Die NASA hat die erste Mondlandung vorgetäuscht... Die US-Regierung orchestrierte die Anschläge am 11. September... Eine eingeschworene Gruppe Satan anbetender Pädophiler betreiben einen globalen Kindersexhandelsring und plant ein Komplott...

Mini Mondlandung (Eric Kilby, Lizenz: CC BY-SA 2.0)

Jede dieser Behauptungen wurde als "Verschwörungstheorie" angeprangert. Aber was sind Verschwörungstheorien? Und sollten wir jemals eine akzeptieren? Wenn ja, wann? Auf diese Fragen bietet dieser Essay von Jared Millson, Assistant Professor der Philosophie in Memphis USA erste Antworten.

1. Definition von Verschwörungstheorien

Erstens, was ist eine Verschwörung?

Verschwörungen sind Handlungen oder Pläne, die von einer kleinen Gruppe von Personen durchgeführt werden, die im Geheimen daran arbeiten, gemeinsame Ziele zu erreichen. Diese Ziele müssen nicht finster sein: Der Afrikanische Nationalkongress hat sich jahrzehntelang verschworen, um das Apartheidregime in Südafrika zu stürzen – eine noble Verschwörung.
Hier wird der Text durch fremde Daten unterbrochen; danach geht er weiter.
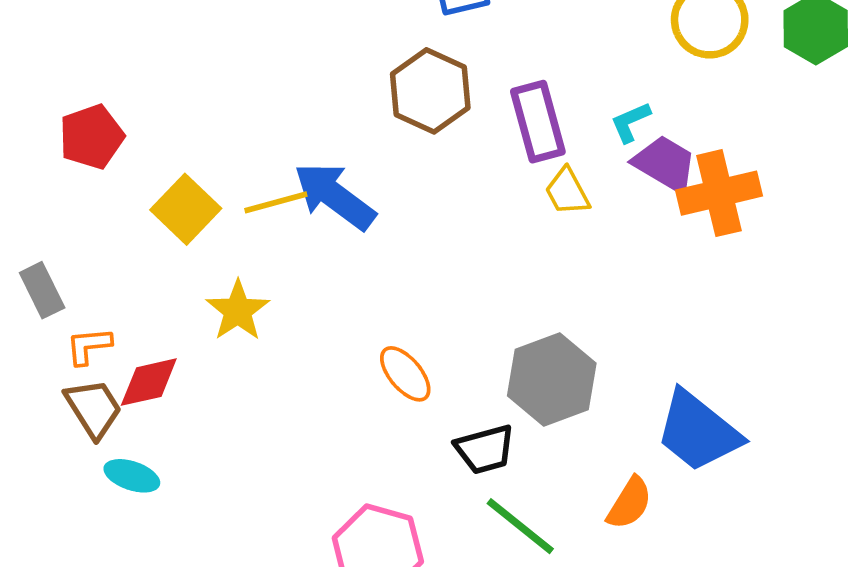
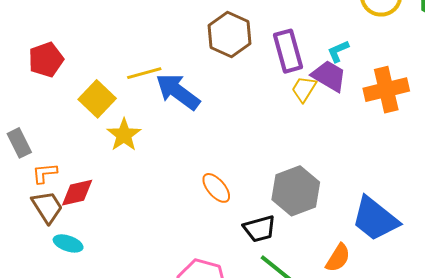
purple trapezoid: (665, 164) -> (329, 76), moved
yellow trapezoid: (567, 192) -> (304, 89), turned 60
yellow line: (276, 202) -> (144, 73), moved
yellow star: (238, 311) -> (124, 135), moved

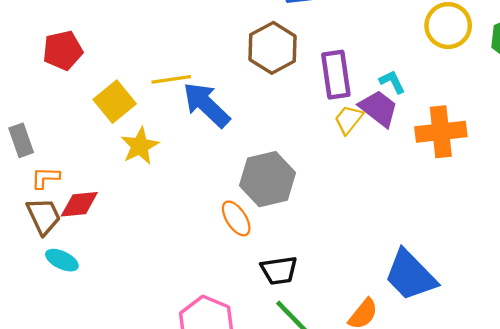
cyan L-shape: (338, 51) -> (392, 82), turned 80
gray hexagon: (296, 191) -> (267, 179), moved

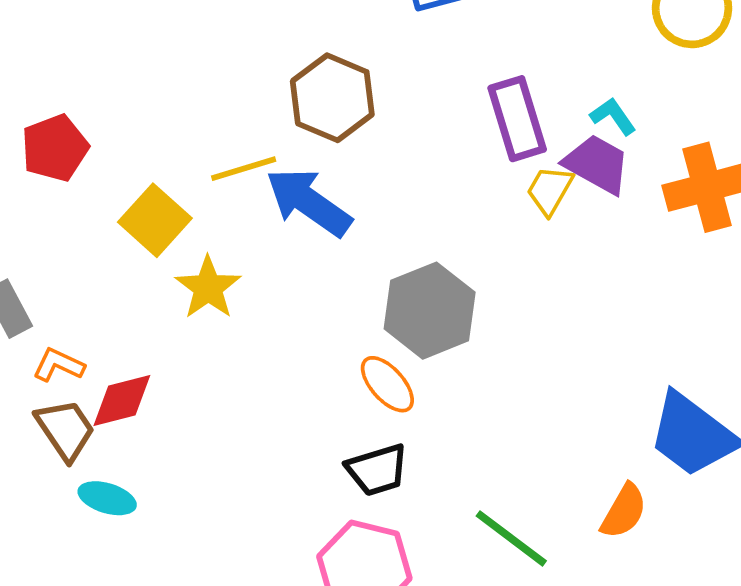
brown hexagon: (273, 48) -> (332, 98), moved
orange L-shape: (45, 178) -> (59, 365), turned 32
black trapezoid: (279, 270) -> (377, 470), moved

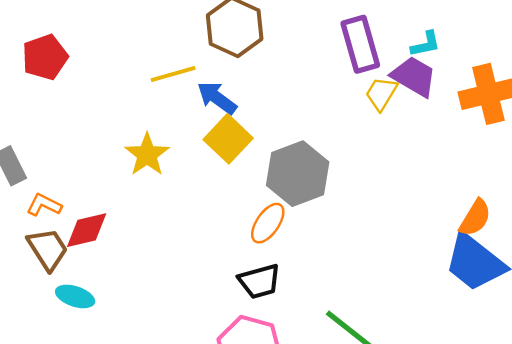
cyan L-shape: (613, 116) -> (426, 44), turned 112
blue arrow: (309, 202) -> (217, 98), size x0.7
yellow square: (155, 220) -> (228, 139), moved
orange ellipse: (387, 384) -> (268, 223), turned 75
orange semicircle: (624, 511) -> (475, 218), moved

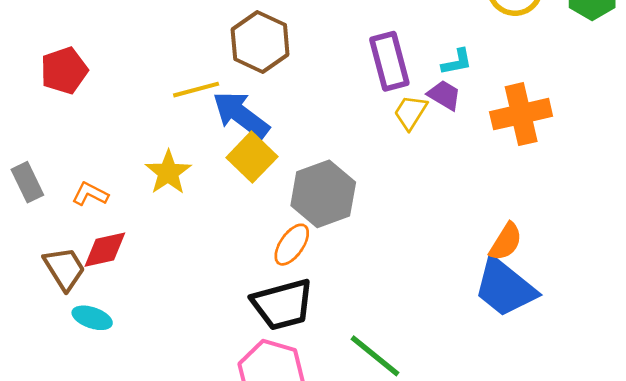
purple trapezoid: (414, 76) -> (444, 95), size x0.7
blue arrow: (217, 98) -> (241, 115), size x1.4
orange L-shape: (44, 205) -> (90, 194), moved
black trapezoid: (259, 281) -> (282, 304), size x1.4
Zweitens, was ist eine Theorie?

Im Allgemeinen versuchen Theorien, eine Reihe von (angeblichen) Tatsachen oder Ereignissen zu erklären, normalerweise durch die Identifizierung ihrer Ursachen. Die ersten beiden obigen Beispiele (die Berichterstattung über die Mondlandung und die Anschläge vom 11. September) versuchen, diese Ereignisse zu erklären, indem sie Behauptungen darüber aufstellen, was sie verursacht hat.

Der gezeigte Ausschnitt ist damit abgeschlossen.